Mittelstand mit anhaltend guten Geschäftserwartungen

Die Prognose für den deutschen Mittelstand steht weiterhin auf Rekordniveau. Den anhaltenden geopolitischen Spannungen zum Trotz bleiben auch Großunternehmen positiv gestimmt.

Der rasante Gipfelsturm des mittelständischen Geschäftsklimas setzt sich vorerst nicht fort: Der zentrale Stimmungsindikator des KfW-ifo-Mittelstandsbarometers fällt im August geringfügig um 0,6 Zähler auf jetzt 28,3 Saldenpunkte. Beide Komponenten des Geschäftsklimas geben leicht nach: Die Urteile zur aktuellen Geschäftslage sinken gegenüber dem vorangegangenen Rekordniveau um 0,5 Zähler. Mit nun 41,1 Saldenpunkten bewerten die Firmen ihre laufenden Geschäfte allerdings weiterhin überaus positiv. Das spricht für eine anhaltend kräftige wirtschaftliche Dynamik zum Sommerausklang. Die mittelständischen Geschäftserwartungen verlieren 0,8 Zähler und notieren bei 15,7 Saldenpunkten – ein weiterhin außerordentlich hohes Niveau, denn abgesehen vom Vormonat herrschte seit Anfang 2011 nie mehr Optimismus als jetzt. Die kleinen und mittleren Unternehmen gehen offenbar fest davon aus, dass die schwungvolle Konjunktur auf absehbare Zeit anhält.
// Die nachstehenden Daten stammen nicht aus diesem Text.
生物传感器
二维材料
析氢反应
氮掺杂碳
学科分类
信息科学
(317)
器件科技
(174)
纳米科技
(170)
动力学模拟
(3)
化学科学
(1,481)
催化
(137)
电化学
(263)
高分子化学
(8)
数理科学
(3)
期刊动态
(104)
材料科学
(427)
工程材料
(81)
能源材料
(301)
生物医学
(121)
Auch die Großunternehmen blicken zuversichtlich in die Zukunft, ihre Geschäftserwartungen steigen um 0,3 Zähler auf 12,1 Saldenpunkte. Die zunehmende internationale Breite des Aufschwungs bei gleichzeitig verlässlich guter Binnennachfrage sind stichhaltige Gründe hierfür. Trotz der verbesserten Erwartungskomponente gibt das Geschäftsklima insgesamt um -1,4 Zähler auf 25,3 Saldenpunkte nach, weil die großen Firmen bei ihren Urteilen zur Geschäftslage einen Teil des vorangegangenen Anstiegs auf das Allzeithoch im Juli wieder zurücknehmen (-3,4 Zähler auf 38,9 Saldenpunkte).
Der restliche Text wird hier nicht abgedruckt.